All the three films are usual formula stuff but they had some cute inventive touches. I can still guffaw at the sequence where Ford is about to go into a fencing match with his opponent when he suddenly takes out his gun and shoots him. The surprise element and the timing is just perfect. By then, Spielberg had assembled his team of men behind the camera — George Lucas (script), John Williams (music) and Michael Kahn (editor). In this trilogy, he also used legendary British cinematographer Douglas Sloacombe whom this writer met in India when he shot the "invoking of the UFOs" scene in Close Encounters of the Third Kind in Hal village, near Khopoli near Bombay in 1975.

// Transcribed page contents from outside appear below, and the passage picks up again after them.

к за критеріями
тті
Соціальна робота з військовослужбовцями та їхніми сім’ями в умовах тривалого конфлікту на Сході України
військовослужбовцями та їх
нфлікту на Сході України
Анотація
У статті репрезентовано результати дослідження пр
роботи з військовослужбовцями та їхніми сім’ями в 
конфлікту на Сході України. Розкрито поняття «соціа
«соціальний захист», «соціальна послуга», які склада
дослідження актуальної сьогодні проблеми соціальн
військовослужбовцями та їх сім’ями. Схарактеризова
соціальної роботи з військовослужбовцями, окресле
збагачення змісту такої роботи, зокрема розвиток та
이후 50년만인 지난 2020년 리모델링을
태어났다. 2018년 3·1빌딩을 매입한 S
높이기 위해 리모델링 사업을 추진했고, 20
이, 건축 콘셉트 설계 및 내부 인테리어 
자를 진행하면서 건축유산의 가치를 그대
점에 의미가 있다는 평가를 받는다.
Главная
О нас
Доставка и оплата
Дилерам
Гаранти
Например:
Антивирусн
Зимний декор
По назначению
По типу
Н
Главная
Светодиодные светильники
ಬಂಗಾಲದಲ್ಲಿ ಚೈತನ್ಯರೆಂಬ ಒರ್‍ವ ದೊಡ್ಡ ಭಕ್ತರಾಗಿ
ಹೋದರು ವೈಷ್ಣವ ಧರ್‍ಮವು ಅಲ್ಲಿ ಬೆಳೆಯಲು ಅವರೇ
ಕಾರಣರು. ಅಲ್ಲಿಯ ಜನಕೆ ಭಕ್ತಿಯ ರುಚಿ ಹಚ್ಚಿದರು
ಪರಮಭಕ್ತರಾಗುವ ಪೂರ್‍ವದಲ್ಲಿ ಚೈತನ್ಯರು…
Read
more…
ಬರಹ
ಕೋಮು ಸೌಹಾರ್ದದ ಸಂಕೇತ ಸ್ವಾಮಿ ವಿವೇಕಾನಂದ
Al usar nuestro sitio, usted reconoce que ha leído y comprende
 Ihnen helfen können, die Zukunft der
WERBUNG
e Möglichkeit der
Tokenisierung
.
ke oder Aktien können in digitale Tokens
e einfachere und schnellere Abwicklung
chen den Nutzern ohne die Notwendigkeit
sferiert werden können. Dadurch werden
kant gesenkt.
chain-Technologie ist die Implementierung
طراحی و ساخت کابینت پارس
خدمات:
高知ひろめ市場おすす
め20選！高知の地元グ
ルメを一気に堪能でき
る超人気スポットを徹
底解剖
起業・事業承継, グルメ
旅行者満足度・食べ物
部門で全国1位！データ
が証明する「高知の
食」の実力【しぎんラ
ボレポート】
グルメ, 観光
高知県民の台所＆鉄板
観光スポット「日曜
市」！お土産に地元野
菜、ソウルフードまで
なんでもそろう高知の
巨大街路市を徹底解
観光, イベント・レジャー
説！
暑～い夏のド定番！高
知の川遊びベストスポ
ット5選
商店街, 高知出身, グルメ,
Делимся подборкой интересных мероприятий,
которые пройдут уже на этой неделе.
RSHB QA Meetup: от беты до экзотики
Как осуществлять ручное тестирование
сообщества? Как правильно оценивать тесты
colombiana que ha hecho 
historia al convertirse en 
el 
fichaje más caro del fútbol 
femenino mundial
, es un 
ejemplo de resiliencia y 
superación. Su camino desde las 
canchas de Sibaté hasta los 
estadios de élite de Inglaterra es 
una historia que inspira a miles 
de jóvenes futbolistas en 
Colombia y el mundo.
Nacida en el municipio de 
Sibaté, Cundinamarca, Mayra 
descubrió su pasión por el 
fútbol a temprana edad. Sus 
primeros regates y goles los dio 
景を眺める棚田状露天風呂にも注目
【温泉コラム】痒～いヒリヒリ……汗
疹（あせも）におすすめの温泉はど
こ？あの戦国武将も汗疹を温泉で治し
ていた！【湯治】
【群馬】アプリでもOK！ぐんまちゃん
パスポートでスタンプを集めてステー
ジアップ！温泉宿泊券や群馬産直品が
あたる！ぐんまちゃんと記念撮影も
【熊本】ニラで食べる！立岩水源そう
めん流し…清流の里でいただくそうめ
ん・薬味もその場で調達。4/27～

Then Spielberg was a brash, youngster of 26 and had already made a mark with Jaws and it was his dad’s involvement with India during World War II that led him to come here. In those days, the American companies could not repatriate all their earnings and they had to find ways and means of spending their blocked money. Interviewing him at the Taj Mahal Coffee Shop his impetuosity came across loud and clear when on seeing an airline stewardess, he remarked "I love that woman." Three decades later and now a movie mogul by any standards, you won’t expect anything of that kind.

Along with Spielberg came the French legend Francois Truffaut who played a minor character in Close Encounters of the Third Kind and it was interesting to see how the past and future master gelled. Incidentally, it was a beastly hot day and poor Truffaut had to be rushed to hospital with a heat stroke. "Ah Jaa Re," was the invocation to the UFO that became the theme song and one Baba Sheikh was in charge of arranging that sequence and a right good job he did too.

How Indiana Jones and the Kingdom of the Crystal Skull fares one wonders and the crystal skull surely lends itself to horror possibilities but the fact is that they have kept the subject alive for three decades and that’s what Hollywood thrives on. Didn’t The Godfather last for two decades? The original Marlon Brando film was made in 1972, the sequel Godfather II in 1974 and the last one (hopefully) in 1990. Hitchcock’s masterpiece Psycho (1960) was too sacred to be touched and it took 33 years for them to think of a remake but when they did Psycho 2 in 1983 it was a real disaster. Of all things unthinkable it was shot during daytime. Imagine horror in daylight? Psycho 3 was made in 1996.

Ironically Indiana Jones and the Kingdom of Crystal Skulls was premiered at the Cannes film festival which was started to compete with Hollywood and give European cinema a wider platform, but today they seem to have been bought over by the American movie moguls and the way things are going it isn’t likely to change. Money talks and Hollywood walks. Nay, runs.